At those prices sure.


----------



## bioload (Oct 20, 2009)

Prices do fluctuate a bit....but yes 

Those are actual group prices.

There will be a minimum order of approx 20 boxes for the group. In order to simplify the logistics I was thinking a minimum order of one box per person + shipping/handling/and customs. We then each meet a Pearson to pick up the order.

I would need to contact the supplier directly in order to determine box configurations based on everyone's order.

shipping/handling/and customs would be split per box

If we can get roughly 20-25 point people. They can help co-ordinate a box among family/friends/fish club/other members.

Don't want to waste the suppliers time either.


----------



## Flazky (Jan 9, 2010)

Sure I im in, but what is the minimum for each person in terms of how much per box?

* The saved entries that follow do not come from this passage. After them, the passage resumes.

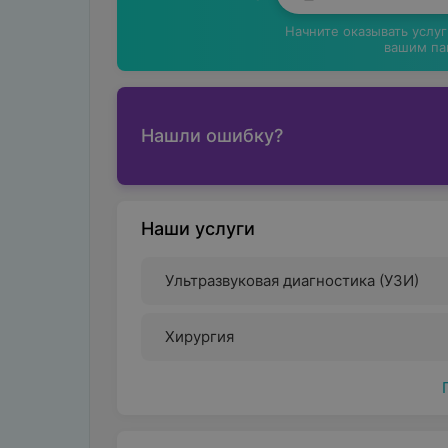
Начните оказывать услу
вашим па
Нашли ошибку?
Наши услуги
Ультразвуковая диагностика (УЗИ)
Хирургия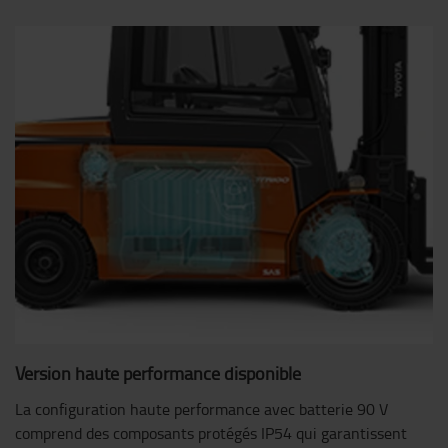
Version haute performance disponible
La configuration haute performance avec batterie 90 V
comprend des composants protégés IP54 qui garantissent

Also will there be any corals?


----------



## duckyser (Oct 4, 2009)

By common cardinal do youmean cardinal tetras? If so how big are they?


----------



## Guest (Jun 2, 2010)

ha ha ha ha

This is the funniest group buy that I've seen on here. It reminds me of the early PN days.

You are going to find 20+ people to buy 12 to 50 fish each from the Philippines, who are willing to accept all of the DOAS, willing to pay $100+ per box for shipping box charge and packing, get 20+ people to accept substitutes they probably don't really want, get them to pay up front co-ordinate 20+ people at the airport to pick up their fish on time, convince Canada Border Services the shipment is non-commercial etc etc etc? 

Every Philippine exporter has virtually the same list but rarely do they have 60% of the fish in stock at any given time.

You would probably pay the same landed prices from John at NAFB if you approached him with a group buy proposition.

20 boxes of fish from the Philippines is a LOT of fish

I wish you much luck.


----------



## Chris S (Dec 19, 2007)

This group buy is just a disaster waiting to happen.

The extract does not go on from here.